→ **WHAT YOU WILL DO**:
Please find the lines in the following records that hold "Thors", and copy them.

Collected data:
'''

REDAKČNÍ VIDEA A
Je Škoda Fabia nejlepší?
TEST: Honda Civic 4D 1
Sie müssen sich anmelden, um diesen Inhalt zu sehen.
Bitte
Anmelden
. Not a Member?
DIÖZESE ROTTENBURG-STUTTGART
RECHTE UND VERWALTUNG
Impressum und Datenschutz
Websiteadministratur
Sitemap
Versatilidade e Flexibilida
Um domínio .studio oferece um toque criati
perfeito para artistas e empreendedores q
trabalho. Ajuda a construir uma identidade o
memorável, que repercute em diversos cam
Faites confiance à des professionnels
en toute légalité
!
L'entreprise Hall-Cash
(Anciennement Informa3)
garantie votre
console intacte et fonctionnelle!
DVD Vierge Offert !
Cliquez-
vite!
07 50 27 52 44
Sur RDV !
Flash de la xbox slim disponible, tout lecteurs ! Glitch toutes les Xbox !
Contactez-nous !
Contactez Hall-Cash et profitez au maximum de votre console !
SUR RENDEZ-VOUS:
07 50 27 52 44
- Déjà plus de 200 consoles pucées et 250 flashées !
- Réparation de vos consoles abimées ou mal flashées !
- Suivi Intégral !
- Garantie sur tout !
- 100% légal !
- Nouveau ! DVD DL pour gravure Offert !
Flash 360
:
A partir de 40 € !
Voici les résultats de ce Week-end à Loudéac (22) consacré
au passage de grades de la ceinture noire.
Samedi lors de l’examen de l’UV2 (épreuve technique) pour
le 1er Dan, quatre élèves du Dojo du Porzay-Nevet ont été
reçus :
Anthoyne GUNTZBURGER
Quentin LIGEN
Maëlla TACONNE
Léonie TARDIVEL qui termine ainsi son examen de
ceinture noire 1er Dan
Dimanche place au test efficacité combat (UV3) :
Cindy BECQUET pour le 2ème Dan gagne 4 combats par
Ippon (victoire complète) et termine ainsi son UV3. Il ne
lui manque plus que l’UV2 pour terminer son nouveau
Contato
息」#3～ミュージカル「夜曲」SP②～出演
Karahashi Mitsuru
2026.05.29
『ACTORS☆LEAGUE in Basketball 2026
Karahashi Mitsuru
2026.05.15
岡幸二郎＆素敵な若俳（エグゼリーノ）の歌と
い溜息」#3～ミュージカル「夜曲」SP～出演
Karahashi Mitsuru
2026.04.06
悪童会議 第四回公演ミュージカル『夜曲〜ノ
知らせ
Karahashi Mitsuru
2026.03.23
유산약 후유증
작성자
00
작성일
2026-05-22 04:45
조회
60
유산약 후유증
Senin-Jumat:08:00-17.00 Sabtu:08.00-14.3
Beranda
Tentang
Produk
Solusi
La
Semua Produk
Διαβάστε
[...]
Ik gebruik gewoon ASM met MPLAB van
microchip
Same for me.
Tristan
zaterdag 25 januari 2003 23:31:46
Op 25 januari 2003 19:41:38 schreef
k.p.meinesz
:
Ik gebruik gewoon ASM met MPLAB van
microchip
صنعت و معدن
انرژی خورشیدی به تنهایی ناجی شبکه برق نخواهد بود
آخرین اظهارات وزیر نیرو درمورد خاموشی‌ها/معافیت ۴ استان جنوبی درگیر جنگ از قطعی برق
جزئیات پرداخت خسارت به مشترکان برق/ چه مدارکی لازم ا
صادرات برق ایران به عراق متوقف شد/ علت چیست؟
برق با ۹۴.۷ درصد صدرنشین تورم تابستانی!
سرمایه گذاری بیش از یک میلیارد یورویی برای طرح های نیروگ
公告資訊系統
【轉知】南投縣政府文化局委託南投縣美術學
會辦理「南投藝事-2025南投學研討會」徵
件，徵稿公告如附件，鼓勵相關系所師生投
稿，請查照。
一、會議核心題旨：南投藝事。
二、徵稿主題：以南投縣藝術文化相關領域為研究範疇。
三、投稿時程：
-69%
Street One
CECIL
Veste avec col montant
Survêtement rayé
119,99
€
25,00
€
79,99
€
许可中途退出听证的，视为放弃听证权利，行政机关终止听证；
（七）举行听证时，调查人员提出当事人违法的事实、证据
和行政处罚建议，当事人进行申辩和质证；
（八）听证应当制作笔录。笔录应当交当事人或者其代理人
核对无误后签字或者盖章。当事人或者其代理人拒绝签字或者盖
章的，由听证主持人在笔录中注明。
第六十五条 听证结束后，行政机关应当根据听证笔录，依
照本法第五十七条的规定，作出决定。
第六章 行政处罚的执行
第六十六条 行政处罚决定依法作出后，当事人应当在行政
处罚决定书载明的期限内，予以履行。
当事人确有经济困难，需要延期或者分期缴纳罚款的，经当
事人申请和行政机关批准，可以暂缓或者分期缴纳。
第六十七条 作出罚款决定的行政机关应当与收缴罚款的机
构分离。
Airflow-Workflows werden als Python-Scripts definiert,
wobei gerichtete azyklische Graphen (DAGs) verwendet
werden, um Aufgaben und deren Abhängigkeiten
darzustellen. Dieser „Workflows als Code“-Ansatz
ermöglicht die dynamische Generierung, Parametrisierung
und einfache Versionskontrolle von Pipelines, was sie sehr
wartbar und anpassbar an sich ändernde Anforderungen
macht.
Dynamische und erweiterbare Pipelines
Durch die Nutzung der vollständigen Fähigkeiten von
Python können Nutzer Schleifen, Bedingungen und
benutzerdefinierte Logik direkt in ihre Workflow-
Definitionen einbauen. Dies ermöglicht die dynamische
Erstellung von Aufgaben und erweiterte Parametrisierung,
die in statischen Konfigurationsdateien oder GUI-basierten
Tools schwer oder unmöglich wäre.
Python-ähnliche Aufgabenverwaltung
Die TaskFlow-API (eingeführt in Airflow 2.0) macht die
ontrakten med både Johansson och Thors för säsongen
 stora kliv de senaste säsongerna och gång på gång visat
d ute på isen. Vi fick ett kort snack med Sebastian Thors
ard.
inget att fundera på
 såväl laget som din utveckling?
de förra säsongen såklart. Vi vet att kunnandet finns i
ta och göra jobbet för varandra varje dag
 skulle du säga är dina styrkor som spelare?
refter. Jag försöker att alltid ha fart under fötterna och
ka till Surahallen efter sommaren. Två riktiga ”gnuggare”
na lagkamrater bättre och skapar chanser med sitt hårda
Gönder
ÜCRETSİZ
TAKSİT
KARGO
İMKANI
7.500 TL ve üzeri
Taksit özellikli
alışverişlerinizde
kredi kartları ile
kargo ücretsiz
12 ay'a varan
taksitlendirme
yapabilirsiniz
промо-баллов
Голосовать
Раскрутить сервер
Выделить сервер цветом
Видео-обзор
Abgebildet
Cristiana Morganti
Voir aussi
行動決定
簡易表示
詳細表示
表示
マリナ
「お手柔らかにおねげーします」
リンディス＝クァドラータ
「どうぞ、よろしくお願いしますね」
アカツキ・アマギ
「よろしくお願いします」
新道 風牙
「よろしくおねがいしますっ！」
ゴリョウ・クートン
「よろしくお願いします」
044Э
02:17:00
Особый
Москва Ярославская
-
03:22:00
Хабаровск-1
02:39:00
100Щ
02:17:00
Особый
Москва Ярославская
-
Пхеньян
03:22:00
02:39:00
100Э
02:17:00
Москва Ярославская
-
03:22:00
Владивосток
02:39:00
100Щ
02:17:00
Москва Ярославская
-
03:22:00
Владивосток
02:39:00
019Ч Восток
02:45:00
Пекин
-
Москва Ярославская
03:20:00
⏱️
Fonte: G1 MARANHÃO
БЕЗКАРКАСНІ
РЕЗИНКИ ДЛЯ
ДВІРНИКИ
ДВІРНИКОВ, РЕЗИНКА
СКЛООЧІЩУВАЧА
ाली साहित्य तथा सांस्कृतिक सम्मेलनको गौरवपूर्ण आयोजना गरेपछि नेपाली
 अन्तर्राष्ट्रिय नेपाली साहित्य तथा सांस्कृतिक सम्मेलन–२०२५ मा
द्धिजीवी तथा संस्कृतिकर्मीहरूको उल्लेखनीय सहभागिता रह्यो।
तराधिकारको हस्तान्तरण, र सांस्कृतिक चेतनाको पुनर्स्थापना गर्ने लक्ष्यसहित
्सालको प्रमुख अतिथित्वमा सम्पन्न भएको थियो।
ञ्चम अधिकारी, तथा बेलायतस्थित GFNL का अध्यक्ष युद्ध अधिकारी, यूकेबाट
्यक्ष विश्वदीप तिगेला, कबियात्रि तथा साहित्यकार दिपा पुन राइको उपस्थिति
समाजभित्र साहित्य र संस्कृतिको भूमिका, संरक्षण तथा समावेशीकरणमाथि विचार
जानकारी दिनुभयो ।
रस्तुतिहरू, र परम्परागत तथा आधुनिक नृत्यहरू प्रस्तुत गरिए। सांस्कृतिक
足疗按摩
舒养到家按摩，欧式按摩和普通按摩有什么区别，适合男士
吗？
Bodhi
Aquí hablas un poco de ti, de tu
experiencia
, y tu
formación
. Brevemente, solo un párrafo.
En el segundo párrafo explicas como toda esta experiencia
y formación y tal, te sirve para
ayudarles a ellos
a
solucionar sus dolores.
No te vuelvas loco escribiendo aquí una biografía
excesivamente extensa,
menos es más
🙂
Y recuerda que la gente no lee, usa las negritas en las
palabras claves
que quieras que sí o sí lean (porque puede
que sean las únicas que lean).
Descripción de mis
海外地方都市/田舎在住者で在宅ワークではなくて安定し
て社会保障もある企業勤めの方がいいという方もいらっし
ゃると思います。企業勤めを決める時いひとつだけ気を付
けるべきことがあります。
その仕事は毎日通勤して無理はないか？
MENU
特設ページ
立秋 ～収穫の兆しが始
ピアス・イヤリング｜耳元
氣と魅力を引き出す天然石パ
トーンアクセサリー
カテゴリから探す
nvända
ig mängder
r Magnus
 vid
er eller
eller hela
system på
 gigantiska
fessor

'''

→ **SOLUTION TO THIS EXERCISE**:
ontrakten med både Johansson och Thors för säsongen
d ute på isen. Vi fick ett kort snack med Sebastian Thors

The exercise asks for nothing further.